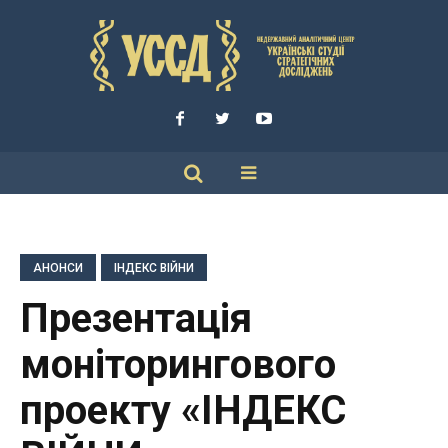
АНОНСИ
ІНДЕКС ВІЙНИ
Презентація
моніторингового
проекту «ІНДЕКС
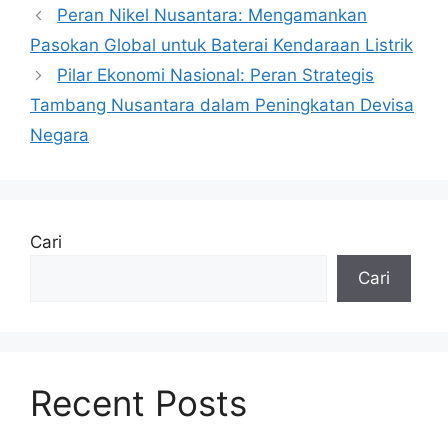
Peran Nikel Nusantara: Mengamankan
Pasokan Global untuk Baterai Kendaraan Listrik
Pilar Ekonomi Nasional: Peran Strategis
Tambang Nusantara dalam Peningkatan Devisa
Negara
Cari
Cari
Recent Posts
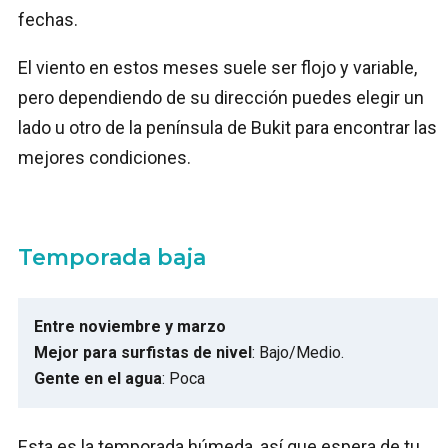
fechas.
El viento en estos meses suele ser flojo y variable,
pero dependiendo de su dirección puedes elegir un
lado u otro de la península de Bukit para encontrar las
mejores condiciones.
Temporada baja
Entre noviembre y marzo
Mejor para surfistas de nivel
: Bajo/Medio.
Gente en el agua
: Poca
Esta es la temporada húmeda, así que espera de tu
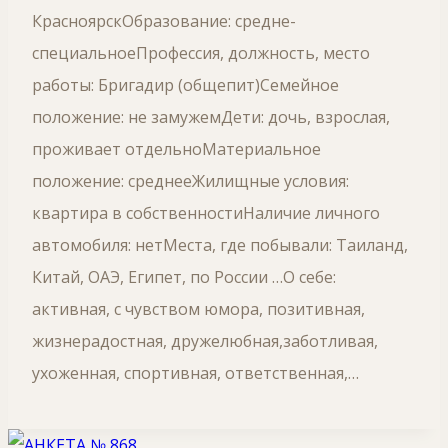
КрасноярскОбразование: средне-
специальноеПрофессия, должность, место
работы: Бригадир (общепит)Семейное
положение: не замужемДети: дочь, взрослая,
проживает отдельноМатериальное
положение: среднееЖилищные условия:
квартира в собственностиНаличие личного
автомобиля: нетМеста, где побывали: Таиланд,
Китай, ОАЭ, Египет, по России …О себе:
активная, с чувством юмора, позитивная,
жизнерадостная, дружелюбная,заботливая,
ухоженная, спортивная, ответственная,…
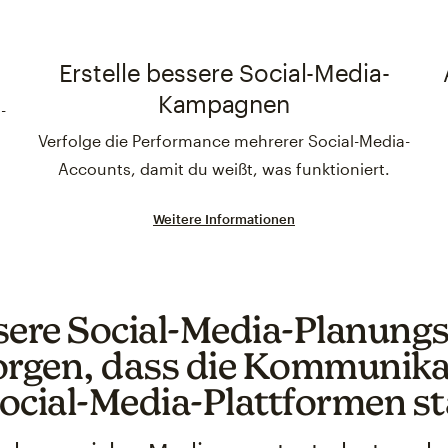
Erstelle bessere Social-Media-
Kampagnen
-
r
Verfolge die Performance mehrerer Social-Media-
Accounts, damit du weißt, was funktioniert.
Weitere Informationen
sere Social-Media-Planungs
orgen, dass die Kommunikat
ocial-Media-Plattformen st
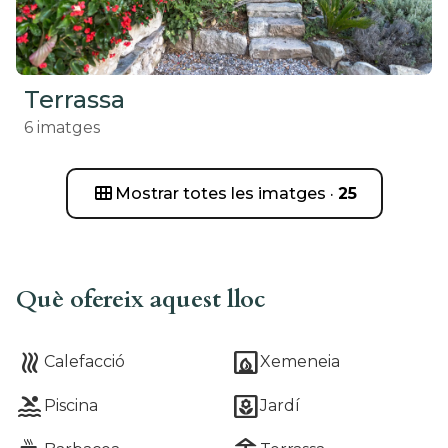
Terrassa
6
imatges
view_module
Mostrar totes les imatges
·
25
Què ofereix aquest lloc
heat
fireplace
Calefacció
Xemeneia
pool
yard
Piscina
Jardí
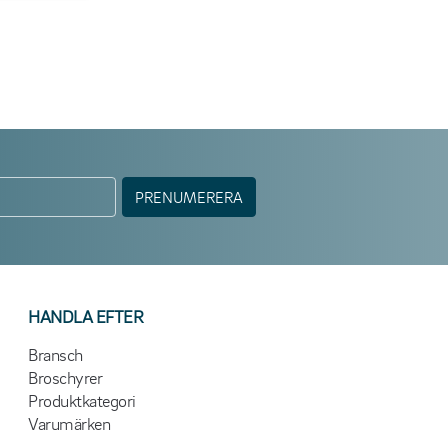
PRENUMERERA
HANDLA EFTER
Bransch
Broschyrer
Produktkategori
Varumärken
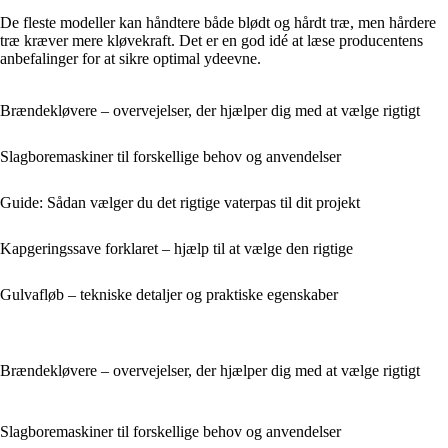
De fleste modeller kan håndtere både blødt og hårdt træ, men hårdere
træ kræver mere kløvekraft. Det er en god idé at læse producentens
anbefalinger for at sikre optimal ydeevne.
Brændekløvere – overvejelser, der hjælper dig med at vælge rigtigt
Slagboremaskiner til forskellige behov og anvendelser
Guide: Sådan vælger du det rigtige vaterpas til dit projekt
Kapgeringssave forklaret – hjælp til at vælge den rigtige
Gulvafløb – tekniske detaljer og praktiske egenskaber
Brændekløvere – overvejelser, der hjælper dig med at vælge rigtigt
Slagboremaskiner til forskellige behov og anvendelser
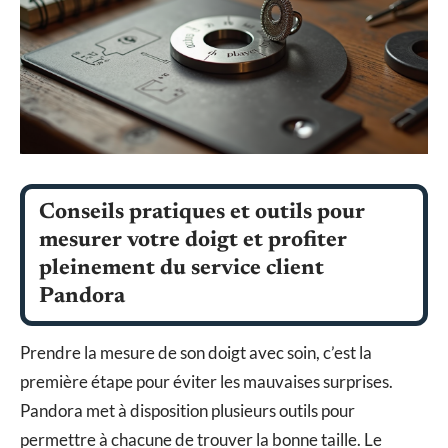
Conseils pratiques et outils pour
mesurer votre doigt et profiter
pleinement du service client
Pandora
Prendre la mesure de son doigt avec soin, c’est la
première étape pour éviter les mauvaises surprises.
Pandora met à disposition plusieurs outils pour
permettre à chacune de trouver la bonne taille. Le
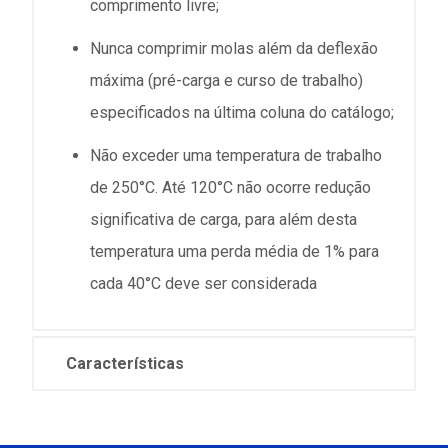
comprimento livre;
Nunca comprimir molas além da deflexão
máxima (pré-carga e curso de trabalho)
especificados na última coluna do catálogo;
Não exceder uma temperatura de trabalho
de 250°C. Até 120°C não ocorre redução
significativa de carga, para além desta
temperatura uma perda média de 1% para
cada 40°C deve ser considerada
Características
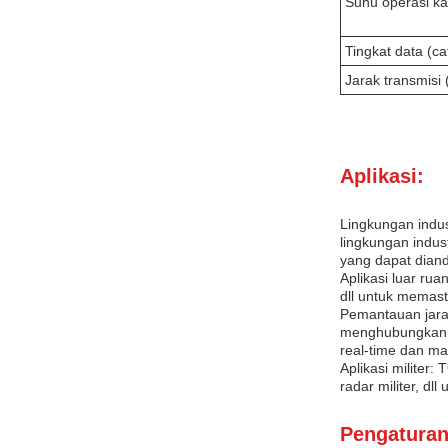
Suhu operasi k
Tingkat data (ca
Jarak transmisi 
Aplikasi:
Lingkungan indus
lingkungan indus
yang dapat diand
Aplikasi luar ru
dll untuk memast
Pemantauan jara
menghubungkan k
real-time dan ma
Aplikasi militer
radar militer, dl
Pengaturan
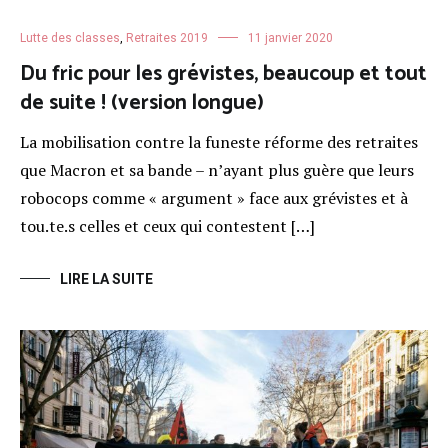
Lutte des classes
,
Retraites 2019
11 janvier 2020
Du fric pour les grévistes, beaucoup et tout
de suite ! (version longue)
La mobilisation contre la funeste réforme des retraites
que Macron et sa bande – n’ayant plus guère que leurs
robocops comme « argument » face aux grévistes et à
tou.te.s celles et ceux qui contestent […]
LIRE LA SUITE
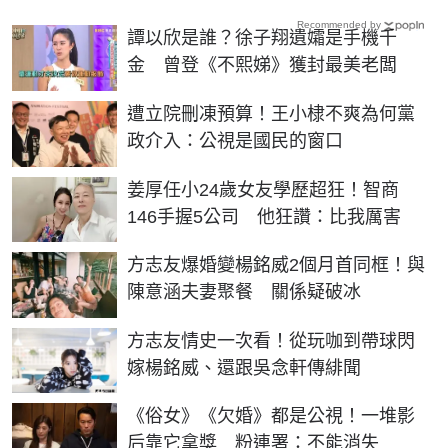
Recommended by
譚以欣是誰？徐子翔遺孀是手機千
金 曾登《不熙娣》獲封最美老闆
遭立院刪凍預算！王小棣不爽為何黨
政介入：公視是國民的窗口
姜厚任小24歲女友學歷超狂！智商
146手握5公司 他狂讚：比我厲害
方志友爆婚變楊銘威2個月首同框！與
陳意涵夫妻聚餐 關係疑破冰
方志友情史一次看！從玩咖到帶球閃
嫁楊銘威、還跟吳念軒傳緋聞
《俗女》《欠婚》都是公視！一堆影
后靠它拿獎 粉連署：不能消失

++++++

» **Aim of the exercise**
In the copy, each entry above must match exactly, and no picture may be carried over.

» **Solved exercise**
АНОНСИ
ІНДЕКС ВІЙНИ
Презентація
моніторингового
проекту «ІНДЕКС
Peran Nikel Nusantara: Mengamankan
Pasokan Global untuk Baterai Kendaraan Listrik
Pilar Ekonomi Nasional: Peran Strategis
Tambang Nusantara dalam Peningkatan Devisa
Negara
Cari
Cari
Recent Posts
fechas.
El viento en estos meses suele ser flojo y variable,
pero dependiendo de su dirección puedes elegir un
lado u otro de la península de Bukit para encontrar las
mejores condiciones.
Temporada baja
Entre noviembre y marzo
Mejor para surfistas de nivel
: Bajo/Medio.
Gente en el agua
: Poca
Esta es la temporada húmeda, así que espera de tu
КрасноярскОбразование: средне-
специальноеПрофессия, должность, место
работы: Бригадир (общепит)Семейное
положение: не замужемДети: дочь, взрослая,
проживает отдельноМатериальное
положение: среднееЖилищные условия:
квартира в собственностиНаличие личного
автомобиля: нетМеста, где побывали: Таиланд,
Китай, ОАЭ, Египет, по России …О себе:
активная, с чувством юмора, позитивная,
жизнерадостная, дружелюбная,заботливая,
ухоженная, спортивная, ответственная,…
Erstelle bessere Social-Media-
Kampagnen
-
r
Verfolge die Performance mehrerer Social-Media-
Accounts, damit du weißt, was funktioniert.
Weitere Informationen
sere Social-Media-Planungs
orgen, dass die Kommunikat
ocial-Media-Plattformen st
Terrassa
6
imatges
view_module
Mostrar totes les imatges
·
25
Què ofereix aquest lloc
heat
fireplace
Calefacció
Xemeneia
pool
yard
Piscina
Jardí
PRENUMERERA
HANDLA EFTER
Bransch
Broschyrer
Produktkategori
Varumärken
De fleste modeller kan håndtere både blødt og hårdt træ, men hårdere
træ kræver mere kløvekraft. Det er en god idé at læse producentens
anbefalinger for at sikre optimal ydeevne.
Brændekløvere – overvejelser, der hjælper dig med at vælge rigtigt
Slagboremaskiner til forskellige behov og anvendelser
Guide: Sådan vælger du det rigtige vaterpas til dit projekt
Kapgeringssave forklaret – hjælp til at vælge den rigtige
Gulvafløb – tekniske detaljer og praktiske egenskaber
Brændekløvere – overvejelser, der hjælper dig med at vælge rigtigt
Slagboremaskiner til forskellige behov og anvendelser
Conseils pratiques et outils pour
mesurer votre doigt et profiter
pleinement du service client
Pandora
Prendre la mesure de son doigt avec soin, c’est la
première étape pour éviter les mauvaises surprises.
Pandora met à disposition plusieurs outils pour
permettre à chacune de trouver la bonne taille. Le
comprimento livre;
Nunca comprimir molas além da deflexão
máxima (pré-carga e curso de trabalho)
especificados na última coluna do catálogo;
Não exceder uma temperatura de trabalho
de 250°C. Até 120°C não ocorre redução
significativa de carga, para além desta
temperatura uma perda média de 1% para
cada 40°C deve ser considerada
Características
Suhu operasi k
Tingkat data (ca
Jarak transmisi 
Aplikasi:
Lingkungan indus
lingkungan indus
yang dapat diand
Aplikasi luar ru
dll untuk memast
Pemantauan jara
menghubungkan k
real-time dan ma
Aplikasi militer
radar militer, dl
Pengaturan
Lutte des classes
,
Retraites 2019
11 janvier 2020
Du fric pour les grévistes, beaucoup et tout
de suite ! (version longue)
La mobilisation contre la funeste réforme des retraites
que Macron et sa bande – n’ayant plus guère que leurs
robocops comme « argument » face aux grévistes et à
tou.te.s celles et ceux qui contestent […]
LIRE LA SUITE
Recommended by
譚以欣是誰？徐子翔遺孀是手機千
金 曾登《不熙娣》獲封最美老闆
遭立院刪凍預算！王小棣不爽為何黨
政介入：公視是國民的窗口
姜厚任小24歲女友學歷超狂！智商
146手握5公司 他狂讚：比我厲害
方志友爆婚變楊銘威2個月首同框！與
陳意涵夫妻聚餐 關係疑破冰
方志友情史一次看！從玩咖到帶球閃
嫁楊銘威、還跟吳念軒傳緋聞
《俗女》《欠婚》都是公視！一堆影
后靠它拿獎 粉連署：不能消失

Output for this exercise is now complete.